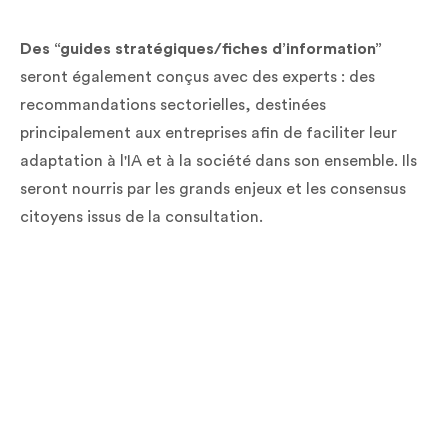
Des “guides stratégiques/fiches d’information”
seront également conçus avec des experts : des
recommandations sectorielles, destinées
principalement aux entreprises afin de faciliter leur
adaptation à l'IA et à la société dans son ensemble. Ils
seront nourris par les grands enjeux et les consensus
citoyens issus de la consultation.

--

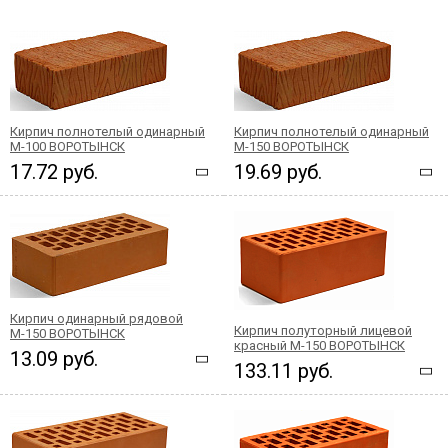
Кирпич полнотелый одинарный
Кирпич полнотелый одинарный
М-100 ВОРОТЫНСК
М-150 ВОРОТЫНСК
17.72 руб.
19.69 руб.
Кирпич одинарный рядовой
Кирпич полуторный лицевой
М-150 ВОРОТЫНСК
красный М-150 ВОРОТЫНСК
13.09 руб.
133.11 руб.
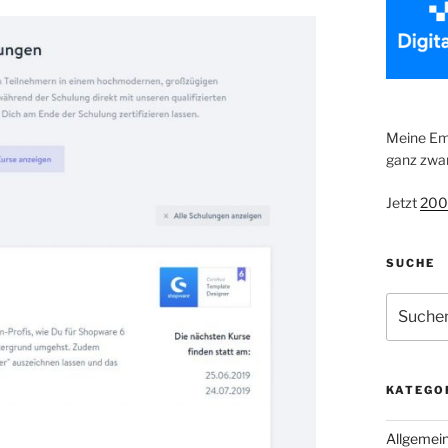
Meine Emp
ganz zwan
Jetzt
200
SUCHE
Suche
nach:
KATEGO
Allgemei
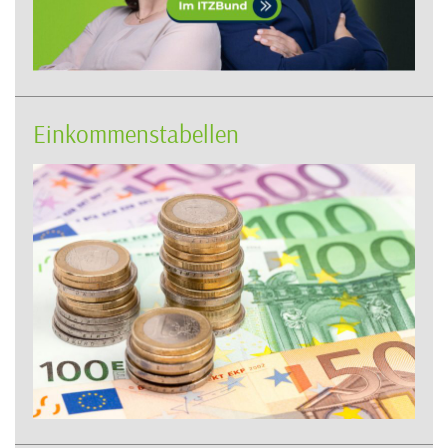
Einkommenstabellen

* * *

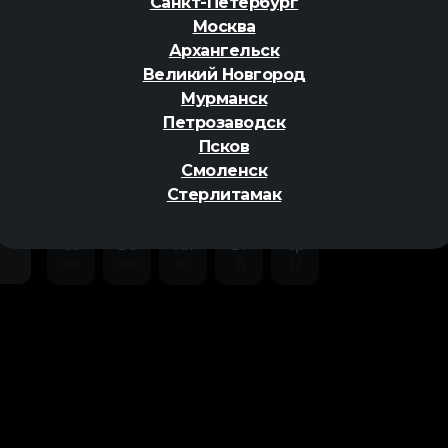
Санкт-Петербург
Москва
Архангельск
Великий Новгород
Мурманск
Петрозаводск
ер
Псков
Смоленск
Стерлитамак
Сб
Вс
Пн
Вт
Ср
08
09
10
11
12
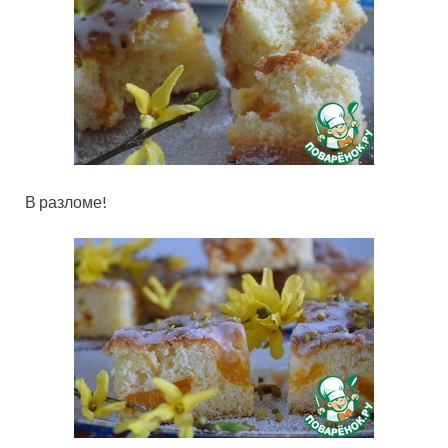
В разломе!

**DIRECTIONS FOR THIS TASK:** Repeat, word for word, the lines of the material above from the one holding "М-100 ВОРОТЫНСК" through the one holding "Einkommenstabellen". Leave out pictures.

**RESPONSE BOX:**
М-100 ВОРОТЫНСК
М-150 ВОРОТЫНСК
17.72 руб.
19.69 руб.
Кирпич одинарный рядовой
Кирпич полуторный лицевой
М-150 ВОРОТЫНСК
красный М-150 ВОРОТЫНСК
13.09 руб.
133.11 руб.
Meine Emp
ganz zwan
Jetzt
200
SUCHE
Suche
nach:
KATEGO
Allgemei
Einkommenstabellen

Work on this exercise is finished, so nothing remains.